[Recorded data]
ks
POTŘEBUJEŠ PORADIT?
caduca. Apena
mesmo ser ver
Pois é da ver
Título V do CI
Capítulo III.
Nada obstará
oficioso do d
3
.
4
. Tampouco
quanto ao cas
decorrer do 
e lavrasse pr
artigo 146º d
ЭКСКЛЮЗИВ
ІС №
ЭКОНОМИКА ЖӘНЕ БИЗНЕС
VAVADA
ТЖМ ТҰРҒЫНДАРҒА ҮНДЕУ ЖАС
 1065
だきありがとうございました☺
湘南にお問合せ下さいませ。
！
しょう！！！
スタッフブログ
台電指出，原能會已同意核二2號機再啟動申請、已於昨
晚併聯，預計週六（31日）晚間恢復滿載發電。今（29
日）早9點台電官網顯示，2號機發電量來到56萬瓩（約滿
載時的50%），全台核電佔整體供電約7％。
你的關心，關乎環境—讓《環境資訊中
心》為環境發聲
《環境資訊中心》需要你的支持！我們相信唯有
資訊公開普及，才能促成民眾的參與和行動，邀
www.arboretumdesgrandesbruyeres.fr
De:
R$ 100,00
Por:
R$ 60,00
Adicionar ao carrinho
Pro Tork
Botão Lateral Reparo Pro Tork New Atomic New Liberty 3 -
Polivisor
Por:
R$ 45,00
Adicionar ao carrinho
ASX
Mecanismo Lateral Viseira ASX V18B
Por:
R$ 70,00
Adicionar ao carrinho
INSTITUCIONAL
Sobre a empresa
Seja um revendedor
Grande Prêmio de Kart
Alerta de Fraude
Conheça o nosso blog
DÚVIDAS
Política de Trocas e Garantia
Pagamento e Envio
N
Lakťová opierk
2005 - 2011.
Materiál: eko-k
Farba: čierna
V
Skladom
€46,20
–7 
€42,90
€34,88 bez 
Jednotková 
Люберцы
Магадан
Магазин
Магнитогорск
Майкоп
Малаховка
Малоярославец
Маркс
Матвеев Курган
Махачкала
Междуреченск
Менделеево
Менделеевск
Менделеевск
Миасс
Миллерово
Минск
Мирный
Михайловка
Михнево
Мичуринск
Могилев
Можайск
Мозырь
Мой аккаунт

→ **Problem to solve**: Lines from the entries that contain the string "Lateral" are what must be copied.

→ **Your response**:
Botão Lateral Reparo Pro Tork New Atomic New Liberty 3 -
Mecanismo Lateral Viseira ASX V18B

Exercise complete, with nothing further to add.